PFI seems to resemble a bit of a wheeze in which public hospitals got built very quickly, making politicians such as Gordon "Referendum Resurrection" Brown look incredibly brilliant, clever and caring; and their private financiers continue to get rewarded handsomely over decades from taxpayers' money, making them look incredibly brilliant, clever, rich, grasping and greedy.
The "furniture" on a story has a job to do, whether on the interweb or newsprint.
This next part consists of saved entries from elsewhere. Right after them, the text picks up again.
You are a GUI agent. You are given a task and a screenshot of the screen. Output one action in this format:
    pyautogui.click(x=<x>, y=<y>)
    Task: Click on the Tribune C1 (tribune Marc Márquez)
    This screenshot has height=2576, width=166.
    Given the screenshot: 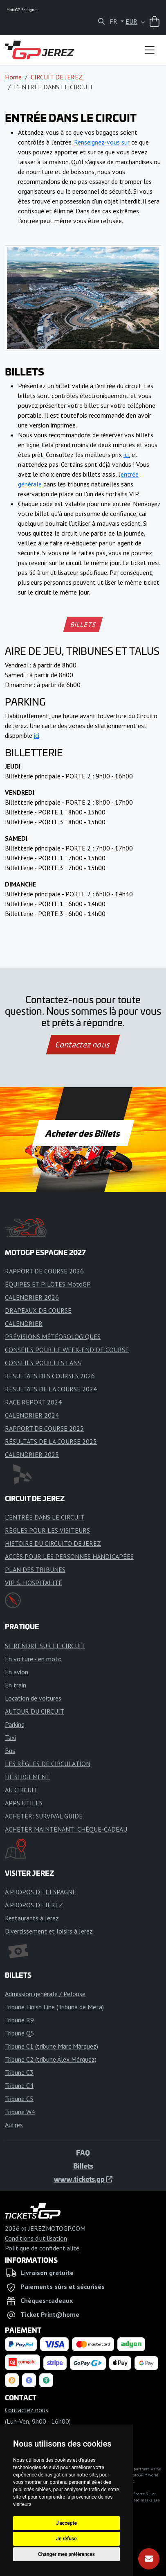 What is the action you would take?
    pyautogui.click(x=51, y=2046)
A headline should draw the reader in, being eye-catching and full of SEO (search engine optimisation/sexy exceptional oohs) goodies.
A good standfirst will give a bit more context, and the byline and any accompanying mugshot will reassure that here is someone I like reading and trust - a no-brainer in the case of the excellent Cathy Newman.
So then we come to the crossheads (type centred) or sideheads (type set left): the mini-headlines or, if you prefer, large bits of text that break up chunks of copy, tell you what's coming in the next few paragraphs and should encourage you to read on. Should.
I think this story is so good that little coaxing is needed to read on. But whoever wrote the unbelievably dull and jargon-rich "Ongoing investigation" in this sidehead needs to go on a refresher course.
We old-school subs are programmed to replace "ongoing" with "continuing" in all circumstances. "Ongoing investigation" is pure essence of plodspeak. Just because most of the Old Bill, as my detective father used to tell me about his colleagues, can't speak or write proper English in public does not mean that journalists have to regurgitate their mangled notions, especially in sideheads.
Maybe something like "Fire safety fears" would have been a little more to the point.